Other possibilities
While some medical experts believe the "patients" might suffer from some kind of psychological AIDS phobia, others have said the possibility of finding a new virus in the future cannot be ruled out.
Wu Zunyou, Director of AIDS Prevention Department at the CDC , said after the ministry's announcement that medical tests, especially for such complicated diseases, are not absolute.
In an earlier year-long blood test conducted by the Shanghai Institute of Virology, five people in the group were found to have the same unknown virus, Wu said.
"What I can say is that it is definitely not the virus that we know to cause AIDS. The virus' sequence from the five blood samples is similar, but we need more time to study exactly what it is," he said.
A sufferer with a pseudonym Lin Chang wrote on his online blog. "I have AIDS-like chronic fatigue syndrome. It has been clinically diagnosed. I believe that makes me living proof that AIDS is similar to this mysterious autoimmune disorder. And yet medical authorities appear unable or unwilling to acknowledge the possibility."
Three months later, his wife developed similar symptoms. The couple decided to send their 13-year-old son to his grandparents.
"I can pinpoint exactly when my undiagnosed illness spread from my body to another. I am the link in a chain of systemically undiagnosed, sexually-connected people. Whatever I am suffering, it strongly resembles the classic AIDS disease," he wrote.
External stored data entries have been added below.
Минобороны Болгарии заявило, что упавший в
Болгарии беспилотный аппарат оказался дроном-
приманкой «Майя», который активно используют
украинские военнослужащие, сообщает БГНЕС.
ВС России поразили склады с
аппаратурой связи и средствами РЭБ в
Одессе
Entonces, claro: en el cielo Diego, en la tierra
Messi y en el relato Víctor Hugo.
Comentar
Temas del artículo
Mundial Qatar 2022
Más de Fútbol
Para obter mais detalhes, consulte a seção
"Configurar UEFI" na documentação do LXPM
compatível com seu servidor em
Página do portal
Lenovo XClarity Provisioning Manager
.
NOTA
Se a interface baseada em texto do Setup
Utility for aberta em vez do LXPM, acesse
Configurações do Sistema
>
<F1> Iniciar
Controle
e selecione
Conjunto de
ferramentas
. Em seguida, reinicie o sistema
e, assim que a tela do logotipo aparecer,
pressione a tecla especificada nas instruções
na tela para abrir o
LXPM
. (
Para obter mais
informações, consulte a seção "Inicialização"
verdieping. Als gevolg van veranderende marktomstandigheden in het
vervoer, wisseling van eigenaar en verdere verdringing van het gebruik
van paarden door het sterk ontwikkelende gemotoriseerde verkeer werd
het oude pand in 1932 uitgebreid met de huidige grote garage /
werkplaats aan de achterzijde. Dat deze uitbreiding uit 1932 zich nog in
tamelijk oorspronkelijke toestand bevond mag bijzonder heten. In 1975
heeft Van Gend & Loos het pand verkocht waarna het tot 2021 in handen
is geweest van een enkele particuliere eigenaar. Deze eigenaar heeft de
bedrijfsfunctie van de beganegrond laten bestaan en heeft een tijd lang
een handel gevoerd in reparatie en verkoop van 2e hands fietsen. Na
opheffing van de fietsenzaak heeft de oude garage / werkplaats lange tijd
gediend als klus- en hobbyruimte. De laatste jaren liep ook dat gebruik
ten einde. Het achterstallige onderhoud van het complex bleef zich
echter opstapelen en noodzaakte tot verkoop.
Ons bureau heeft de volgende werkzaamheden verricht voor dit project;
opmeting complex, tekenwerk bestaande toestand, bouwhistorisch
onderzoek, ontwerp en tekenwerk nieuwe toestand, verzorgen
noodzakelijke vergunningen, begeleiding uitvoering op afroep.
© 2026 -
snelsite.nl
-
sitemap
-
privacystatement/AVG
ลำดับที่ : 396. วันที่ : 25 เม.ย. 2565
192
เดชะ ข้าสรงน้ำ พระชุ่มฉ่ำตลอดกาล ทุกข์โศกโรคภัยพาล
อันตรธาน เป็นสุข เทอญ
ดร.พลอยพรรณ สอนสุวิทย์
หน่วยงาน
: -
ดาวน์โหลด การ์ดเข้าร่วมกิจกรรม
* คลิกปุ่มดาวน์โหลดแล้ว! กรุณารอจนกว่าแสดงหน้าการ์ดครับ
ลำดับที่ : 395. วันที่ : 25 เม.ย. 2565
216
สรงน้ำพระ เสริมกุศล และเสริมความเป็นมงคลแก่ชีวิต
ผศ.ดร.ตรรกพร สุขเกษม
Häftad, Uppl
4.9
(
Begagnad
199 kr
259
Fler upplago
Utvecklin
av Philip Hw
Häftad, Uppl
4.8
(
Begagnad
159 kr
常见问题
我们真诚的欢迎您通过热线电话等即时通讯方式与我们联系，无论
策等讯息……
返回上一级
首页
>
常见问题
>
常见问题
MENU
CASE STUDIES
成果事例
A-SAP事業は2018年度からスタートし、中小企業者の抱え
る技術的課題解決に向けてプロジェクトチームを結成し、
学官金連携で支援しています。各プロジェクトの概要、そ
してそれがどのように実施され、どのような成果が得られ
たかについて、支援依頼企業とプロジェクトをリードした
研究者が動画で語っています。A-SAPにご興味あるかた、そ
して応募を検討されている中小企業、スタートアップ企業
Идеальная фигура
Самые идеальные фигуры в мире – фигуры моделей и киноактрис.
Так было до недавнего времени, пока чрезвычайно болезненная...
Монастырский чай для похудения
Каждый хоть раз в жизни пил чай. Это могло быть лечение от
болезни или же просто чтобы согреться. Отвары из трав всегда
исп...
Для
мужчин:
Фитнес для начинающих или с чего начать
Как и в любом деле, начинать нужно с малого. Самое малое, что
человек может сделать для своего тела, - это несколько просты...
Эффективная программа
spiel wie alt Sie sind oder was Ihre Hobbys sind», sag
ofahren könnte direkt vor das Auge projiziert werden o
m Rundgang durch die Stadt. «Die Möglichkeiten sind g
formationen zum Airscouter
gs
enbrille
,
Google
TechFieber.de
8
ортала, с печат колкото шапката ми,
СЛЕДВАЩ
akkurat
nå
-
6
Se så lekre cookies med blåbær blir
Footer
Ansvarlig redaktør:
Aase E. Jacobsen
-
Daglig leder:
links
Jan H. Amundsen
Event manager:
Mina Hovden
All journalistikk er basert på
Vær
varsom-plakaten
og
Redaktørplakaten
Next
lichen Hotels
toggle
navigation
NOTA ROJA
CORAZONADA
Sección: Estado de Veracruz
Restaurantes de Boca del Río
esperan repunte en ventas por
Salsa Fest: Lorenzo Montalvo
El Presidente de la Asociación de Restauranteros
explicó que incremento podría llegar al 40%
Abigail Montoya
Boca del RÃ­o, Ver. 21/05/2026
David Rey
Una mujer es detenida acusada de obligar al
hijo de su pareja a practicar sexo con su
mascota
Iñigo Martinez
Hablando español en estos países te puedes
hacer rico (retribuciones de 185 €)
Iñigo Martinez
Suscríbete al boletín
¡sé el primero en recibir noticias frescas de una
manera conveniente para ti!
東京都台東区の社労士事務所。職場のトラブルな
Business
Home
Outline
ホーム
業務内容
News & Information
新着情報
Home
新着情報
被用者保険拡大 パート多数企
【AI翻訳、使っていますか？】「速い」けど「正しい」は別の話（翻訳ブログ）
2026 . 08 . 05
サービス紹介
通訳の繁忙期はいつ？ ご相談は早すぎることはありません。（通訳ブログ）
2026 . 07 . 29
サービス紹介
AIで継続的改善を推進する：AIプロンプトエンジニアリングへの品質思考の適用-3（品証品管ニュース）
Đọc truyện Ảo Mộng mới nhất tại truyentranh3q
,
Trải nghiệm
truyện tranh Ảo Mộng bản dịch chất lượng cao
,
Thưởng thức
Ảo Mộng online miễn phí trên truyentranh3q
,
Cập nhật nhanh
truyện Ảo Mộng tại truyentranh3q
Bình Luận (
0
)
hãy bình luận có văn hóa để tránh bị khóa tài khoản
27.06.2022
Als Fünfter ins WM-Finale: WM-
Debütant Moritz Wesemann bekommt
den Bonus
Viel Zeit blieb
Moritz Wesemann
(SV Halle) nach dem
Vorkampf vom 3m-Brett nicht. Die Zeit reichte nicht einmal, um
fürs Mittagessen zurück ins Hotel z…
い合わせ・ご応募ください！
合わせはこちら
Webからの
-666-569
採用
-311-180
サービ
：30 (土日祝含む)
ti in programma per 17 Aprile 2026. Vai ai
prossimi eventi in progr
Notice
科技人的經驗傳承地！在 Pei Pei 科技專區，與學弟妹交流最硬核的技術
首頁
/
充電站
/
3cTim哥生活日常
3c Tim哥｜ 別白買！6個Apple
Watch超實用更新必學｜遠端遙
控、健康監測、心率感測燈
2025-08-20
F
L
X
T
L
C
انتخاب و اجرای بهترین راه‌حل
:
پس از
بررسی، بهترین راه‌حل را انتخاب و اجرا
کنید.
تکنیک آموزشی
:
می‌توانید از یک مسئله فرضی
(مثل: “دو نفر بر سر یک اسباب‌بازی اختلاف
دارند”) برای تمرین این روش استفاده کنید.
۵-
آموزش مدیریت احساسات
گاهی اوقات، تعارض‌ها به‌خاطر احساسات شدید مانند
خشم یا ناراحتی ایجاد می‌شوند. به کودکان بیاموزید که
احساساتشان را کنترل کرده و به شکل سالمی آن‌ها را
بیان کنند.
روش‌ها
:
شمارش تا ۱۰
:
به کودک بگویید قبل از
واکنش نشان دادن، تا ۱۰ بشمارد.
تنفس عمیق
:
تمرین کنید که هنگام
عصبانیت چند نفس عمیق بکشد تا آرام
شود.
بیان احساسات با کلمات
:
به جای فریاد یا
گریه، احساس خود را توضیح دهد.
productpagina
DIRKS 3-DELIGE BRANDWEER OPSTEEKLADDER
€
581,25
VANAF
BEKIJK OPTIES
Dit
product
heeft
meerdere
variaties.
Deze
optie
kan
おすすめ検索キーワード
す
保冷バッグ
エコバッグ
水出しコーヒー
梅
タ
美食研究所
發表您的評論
He said many people with chronic fatigue syndrome do not like to talk about the immune abnormalities that they share with AIDS patients. Most patients would rather be told they have the loosely defined chronic fatigue syndrome than AIDS.
From March 31 to May 3, Zhong Nanshan led a team conducting a clinical investigation of 60 such patients.
The researchers did not detect HIV in all the patients, but Zhong did not entirely concur with the Ministry of Health's findings that the group was basically healthy apart from psychological issues.
"We admit that their conditions could be made worse due to psychological factors," he said. "However, we do not agree there was nothing wrong with the patients. We have found them carrying viruses that could be contracted via unprotected sex. A large majority of these patients' symptoms were triggered or became obvious right after sex."
But Zhong could not conclude they were simply suffering from sexually transmitted diseases. There was also no evidence to suggest a new, unknown virus was affecting the patients and further studies and tests would be needed before they could confirm a diagnosis.
Zhong urged people to avoid unprotected sex and to stop sharing dishes in order to prevent exposure to the potential virus.